Before performances, I'd find a quiet corner and do a two-minute visualization. Not the "see yourself winning" kind. The messy kind. I'd imagine forgetting a step and recovering. I'd imagine my music cutting out and my heart hammering. I'd imagine nailing the ending and feeling that specific, breathless rush of relief. By the time I stepped onstage, my nerves had already been spent in that corner. What was left was just the dance.
Let Someone Pierce Your Bubble
Here's the uncomfortable truth: you cannot see yourself clearly. You just can't. Your mirror lies. Your phone video lies too, because you're watching it with the memory of how you felt you did, and that colors everything.
I started asking one person for feedback, and only one: the teammate I trusted to be vicious. Not my mom, not my best friend who'd cushion the blow. I wanted the person who'd say, "You looked like you were thinking about dinner during the second verse," or "The part where you're supposed to be desperate just looked tired." That stung. But it also gave me a map. Pick one person who sees you in class regularly and ask them one specific question after you run your piece. Not "how was it?" Ask, "Where did you stop believing me?" Their answer will sting. It will also be the most useful thirty seconds of your rehearsal week.
Leave Something Real on That Floor
Lyrical dance isn't a decoration you place on top of technique like frosting. It's the reason you bothered to train your body in the first place—to make it a vessel for something human that words can't carry.
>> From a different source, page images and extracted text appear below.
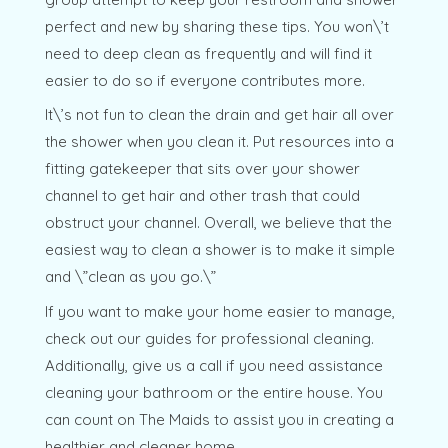
perfect and new by sharing these tips. You won\’t
need to deep clean as frequently and will find it
easier to do so if everyone contributes more.
It\’s not fun to clean the drain and get hair all over
the shower when you clean it. Put resources into a
fitting gatekeeper that sits over your shower
channel to get hair and other trash that could
obstruct your channel. Overall, we believe that the
easiest way to clean a shower is to make it simple
and \”clean as you go.\”
If you want to make your home easier to manage,
check out our guides for professional cleaning.
Additionally, give us a call if you need assistance
cleaning your bathroom or the entire house. You
can count on The Maids to assist you in creating a
healthier and cleaner home.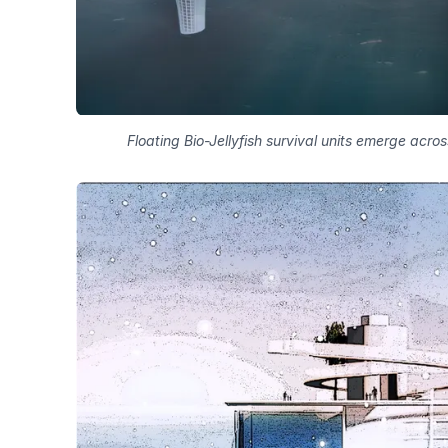
Floating Bio-Jellyfish survival units emerge acro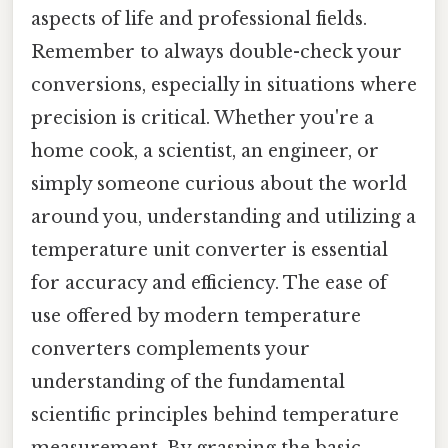
aspects of life and professional fields.
Remember to always double-check your
conversions, especially in situations where
precision is critical. Whether you're a
home cook, a scientist, an engineer, or
simply someone curious about the world
around you, understanding and utilizing a
temperature unit converter is essential
for accuracy and efficiency. The ease of
use offered by modern temperature
converters complements your
understanding of the fundamental
scientific principles behind temperature
measurement. By grasping the basic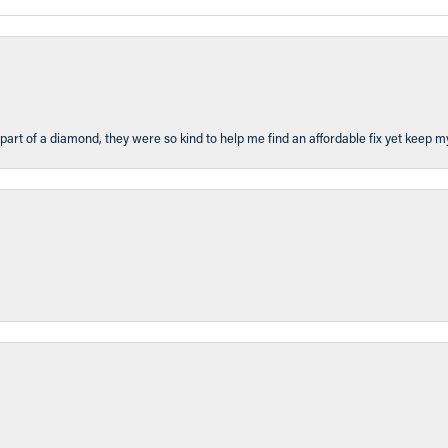
part of a diamond, they were so kind to help me find an affordable fix yet keep m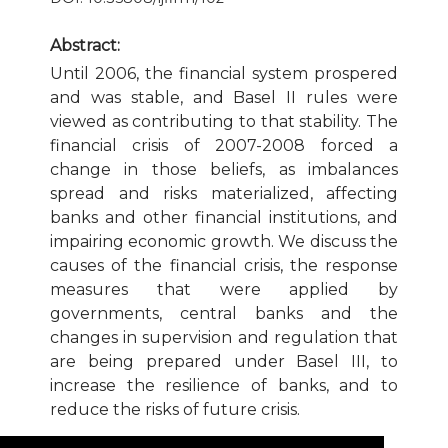
Publication Ethics and Publication Malpractice
Abstract:
Until 2006, the financial system prospered
Copyright and Open Access
and was stable, and Basel II rules were
viewed as contributing to that stability. The
financial crisis of 2007-2008 forced a
change in those beliefs, as imbalances
spread and risks materialized, affecting
banks and other financial institutions, and
impairing economic growth. We discuss the
causes of the financial crisis, the response
measures that were applied by
governments, central banks and the
changes in supervision and regulation that
are being prepared under Basel III, to
increase the resilience of banks, and to
reduce the risks of future crisis.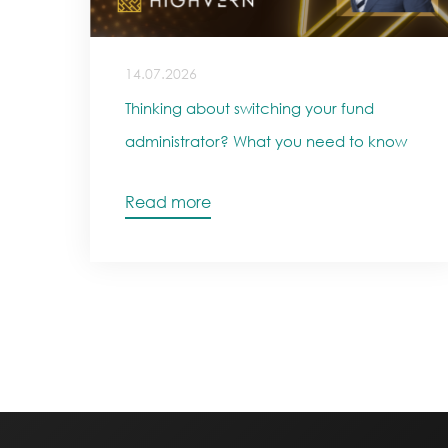
14.07.2026
Thinking about switching your fund
administrator? What you need to know
Read more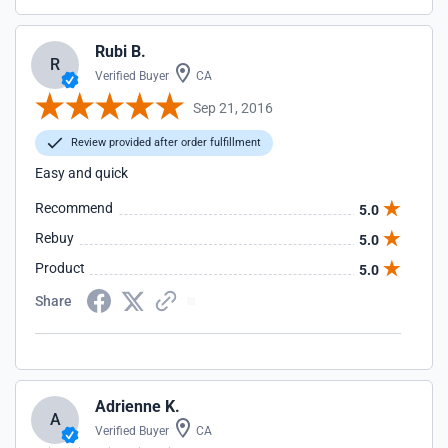
Rubi B.
R
Verified Buyer
CA
Sep 21, 2016
Review provided after order fulfillment
Easy and quick
Recommend
5.0
Rebuy
5.0
Product
5.0
Share
Adrienne K.
A
Verified Buyer
CA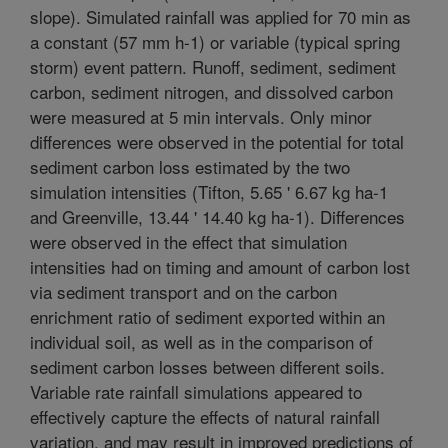
slope). Simulated rainfall was applied for 70 min as
a constant (57 mm h-1) or variable (typical spring
storm) event pattern. Runoff, sediment, sediment
carbon, sediment nitrogen, and dissolved carbon
were measured at 5 min intervals. Only minor
differences were observed in the potential for total
sediment carbon loss estimated by the two
simulation intensities (Tifton, 5.65 ' 6.67 kg ha-1
and Greenville, 13.44 ' 14.40 kg ha-1). Differences
were observed in the effect that simulation
intensities had on timing and amount of carbon lost
via sediment transport and on the carbon
enrichment ratio of sediment exported within an
individual soil, as well as in the comparison of
sediment carbon losses between different soils.
Variable rate rainfall simulations appeared to
effectively capture the effects of natural rainfall
variation, and may result in improved predictions of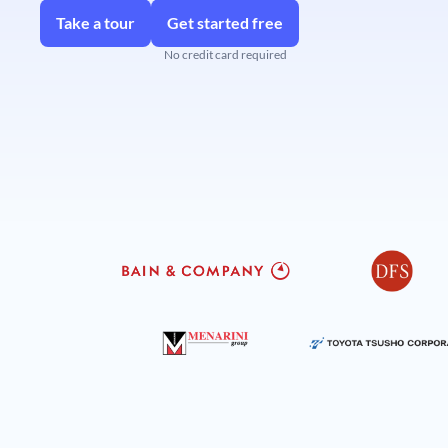
Take a tour
Get started free
No credit card required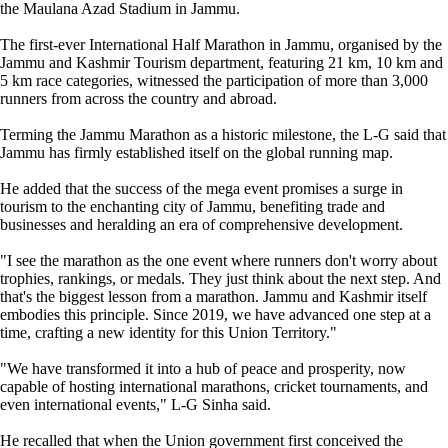
the Maulana Azad Stadium in Jammu.
The first-ever International Half Marathon in Jammu, organised by the
Jammu and Kashmir Tourism department, featuring 21 km, 10 km and
5 km race categories, witnessed the participation of more than 3,000
runners from across the country and abroad.
Terming the Jammu Marathon as a historic milestone, the L-G said that
Jammu has firmly established itself on the global running map.
He added that the success of the mega event promises a surge in
tourism to the enchanting city of Jammu, benefiting trade and
businesses and heralding an era of comprehensive development.
"I see the marathon as the one event where runners don't worry about
trophies, rankings, or medals. They just think about the next step. And
that's the biggest lesson from a marathon. Jammu and Kashmir itself
embodies this principle. Since 2019, we have advanced one step at a
time, crafting a new identity for this Union Territory."
"We have transformed it into a hub of peace and prosperity, now
capable of hosting international marathons, cricket tournaments, and
even international events," L-G Sinha said.
He recalled that when the Union government first conceived the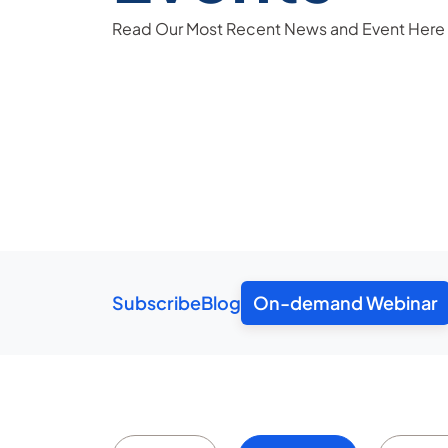
Read Our Most Recent News and Event Here
Subscribe
Blog
On-demand Webinar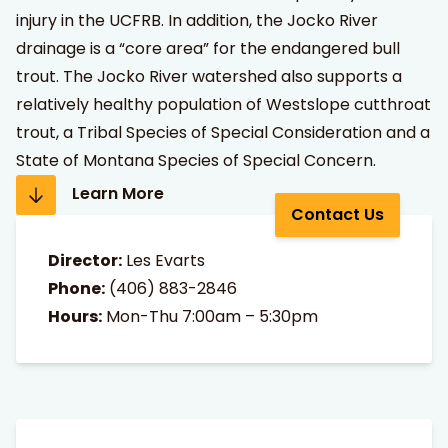
injury in the UCFRB. In addition, the Jocko River
drainage is a “core area” for the endangered bull
trout. The Jocko River watershed also supports a
relatively healthy population of Westslope cutthroat
trout, a Tribal Species of Special Consideration and a
State of Montana Species of Special Concern.
Learn More
Contact Us
Director:
Les Evarts
Phone:
(406) 883-2846
Hours:
Mon-Thu 7:00am – 5:30pm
You're past the point where clean turns will impress anyone. At the intermediate level, everyone has clean turns. What they don't have is your specific grief, your specific joy, your specific history bleeding out through your fingertips.
So stop trying to be perfect. Start trying to be present. The audience won't remember whether your leg was at exactly 90 degrees. They'll remember whether they felt like they were intruding on a private moment. Give them that. Make them feel like they shouldn't be watching, and then refuse to let them look away. That's the difference between dancing lyrical, and actually being lyrical.